Police have registered cases against hundreds of Jamaat-e-Islami activists on charges of vandalism, arson and preventing law enforcement officers from performing their duties.
On Tuesday, a Dhaka court remanded the acting Jamaat-e-Islami Secretary General ATM Azharul Islam in custody for 10 days.
He was arrested on Monday evening on charges of instigating violence. The party denies the charges.
Meanwhile, the main opposition Bangladesh Nationalist Party has announced a country-wide general strike on Thursday to protest against price rises and what they describe as the repression of opposition parties.

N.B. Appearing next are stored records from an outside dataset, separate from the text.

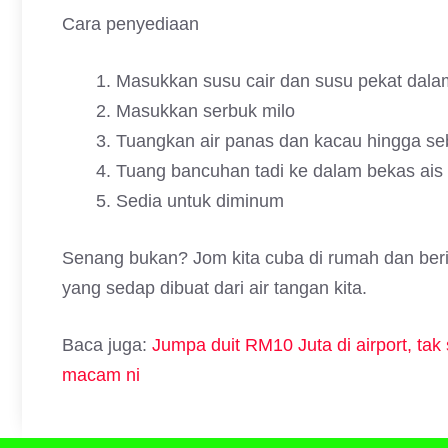
Cara penyediaan
Masukkan susu cair dan susu pekat dala
Masukkan serbuk milo
Tuangkan air panas dan kacau hingga se
Tuang bancuhan tadi ke dalam bekas ais
Sedia untuk diminum
Senang bukan? Jom kita cuba di rumah dan beri
yang sedap dibuat dari air tangan kita.
Baca juga:
Jumpa duit RM10 Juta di airport, ta
macam ni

Jamaat-e-Islami and other smaller parties have expressed their support for the strike.
East Pakistan became Bangladesh 40 years ago, after a bloody battle for independence.
Official figures estimate that more than three million people were killed and thousands of women raped when West Pakistan sent in its army to stop the independence movement.
Last year, the Bangladeshi government set up an International Crimes Tribunal in Dhaka - to try those Bangladeshis accused of collaborating with Pakistani forces and committing atrocities.